En juillet dernier, Thomas Hickman, un Texan de 55 ans, est
retrouvé mort en plein désert,
bâillonné, une balle dans la nuque. Tout porte à croire qu’il a été
kidnappé et assassiné, à un détail prêt: à 500 mètres de son corps, la
police découvre, coincé dans les cactus, un bouquet de ballons de
baudruche et un pistolet. Les enquêteurs comprendront rapidement
qu’Hickman, visiblement fan de séries télé, s’était inspiré d’un
épisode des Experts, en accrochant l’arme avec laquelle il allait se
suicider à quelques ballons gonflés à l’hélium, espérant que le vent
l’emporterait assez loin pour qu’on ne la retrouve jamais et qu’on
pense à un meurtre… Cette anecdote joyeusement macabre illustre à
merveille l’impact que Les Experts et ses cousines séries policières,
scientifiques ou pas, ont sur le grand public. Aux Etats-Unis, ce
phénomène porte même un nom, le
CSI Effect (CSI, Crime Scene Investigation, étant le titre original de la série).
La série, source d'inspiration des criminelsEtudié, analysé dans des études universitaires on ne peut plus
sérieuses, le CSI Effect se développerait sur deux fronts: celui du
crime et celui de la justice. Côté crime, «certains prétendent que des
criminels s’inspirent directement de la série, en copiant les meurtres
qu’elle met en scène», explique
Michael Sacks, professeur de droit à l’Université d’Arizona,
spécialiste de la question. Sur les plus de 50 millions de
téléspectateurs américains qui suivent chaque semaine au moins un
épisode des Experts de Las Vegas, Miami ou New York, il en existerait
pour copier les crimes ou, par exemple, prendre des notes sur comment
faire le ménage après un meurtre. Gants, nettoyage à l’eau de javel ou
port du masque auraient connu un pic de popularité depuis quelques
années. En France, le phénomène qui en serait à son balbutiement ne
semble pas inquiéter les autorités. «Nous avons constaté un peu plus de
nettoyage de scènes de crime dans les meurtres prémédités, mais la
police scientifique est encore très efficace pour trouver des indices,
assure Gérard Gachet, porte-parole du ministère de l’Intérieur. Ces
séries sont une source d’inspiration limitée et exhaustive, et leurs
producteurs travaillent avec les forces de l’ordre pour faire en sorte
qu’on ne montre pas tout aux téléspectateurs.»
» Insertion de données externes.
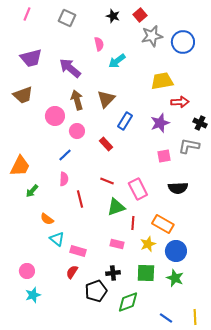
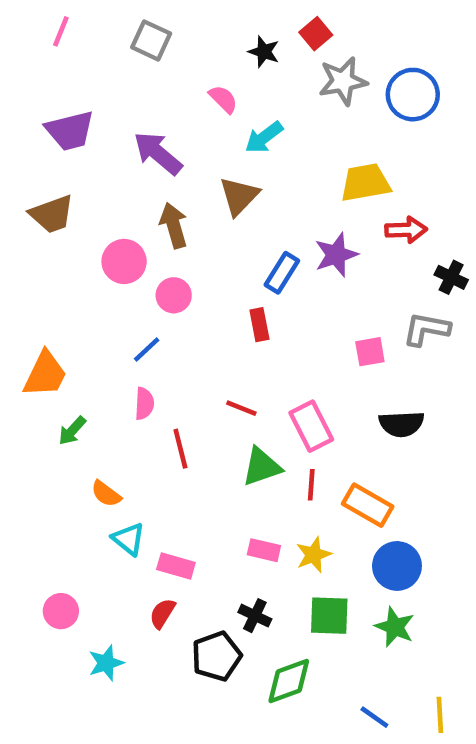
black star: (113, 16) -> (264, 52), moved
pink semicircle: (99, 44) -> (223, 99), turned -32
brown triangle: (106, 99) -> (239, 196), moved
purple star: (160, 123) -> (336, 255), moved
red rectangle: (106, 144) -> (259, 325), moved, turned 32
red line: (133, 223) -> (311, 485), moved
yellow star: (148, 244) -> (314, 555), moved
black cross: (113, 273) -> (255, 616), turned 32
cyan star: (33, 295) -> (106, 663), moved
L’impact des «Experts» sur le crime tiendrait donc encore, selon
Michael Sacks, de la «légende.» En revanche, côté justice, le débat est
nettement plus houleux. Hill Harper, diplômé en droit d’Harvard et
acteur sur «Les Experts Manhattan», expliquait récemment que «de plus
en plus de jurés exigent des preuves scientifiques, des traces d’ADN
par exemple, et non plus seulement des preuves circonstancielles. Il y
a quinze ans, les faits comptaient plus que tout. Aujourd’hui, les gens
veulent que la police trouve des cheveux ou de la salive des suspects
sur une scène de crime pour qu’on les condamne.» «Ces exigences peuvent
entraîner des acquittements à tort, s’inquiète
Simon Cole,
professeur de droit et de criminologie à l’université d’Irvine, en
Californie, auteur d’une étude sur le sujet. C’est la crédibilité même
du système des jurys populaires qui peut être ébranlée par les
croyances télévisuelles de quelques-uns.» Impossible pour autant de
jauger cet aspect du CSI Effect sur les Français. «De toute façon, un
élément scientifique ne suffit pas à faire condamner quelqu’un,
explique Gérard Gachet. Il faut d’autres éléments concrets ou les aveux
du suspect.»
En France, on ne dit pas «Votre Honneur» Ce qui inquiète plus les spécialistes du droit hexagonal, c’est
l’impact global des séries type «Les Experts» sur le comportement des
citoyens français. Leur vision de la réalité judiciaire serait
totalement faussée par une consommation télévisuelle excessive. «Les
Français ne connaissent pas leur système judiciaire, ne sont pas assez
informés sur son fonctionnement, analyse Barbara Villez, professeur de
jurisprudence anglo-américaine à l’Université Paris VIII et auteur de
«Séries télé : visions de la justice» (Puf). Les séries télévisées sont
une de leurs sources les plus importantes. Or, l’immense majorité de
ces programmes sont américains. Du coup, les Français s’imaginent que
nos tribunaux ressemblent à ceux des séries états-uniennes.» Outre les
désormais fameux «
Votre Honneur»,
qui résonnent quotidiennement dans des tribunaux français où ils n’ont
pas leur place – Barbara Villez a relevé une liste de comportements
inspirés des séries américaines et reproduits chez nous. «Les gens
s’attendent d’abord à ce qu’on leur disent les droits de Miranda, la
fameuse phrase «vous avez le droit de garder le silence, tout ce que
vous direz pourra être retenu contre vous», etc. Ensuite, ils exigent
un mandat de perquisition, alors que c’est rarement indispensable en
France. Enfin, une fois au poste, ils sont persuadés qu’ils vont avoir
droit à un coup de fil, ce qui n’est pas le cas chez nous… »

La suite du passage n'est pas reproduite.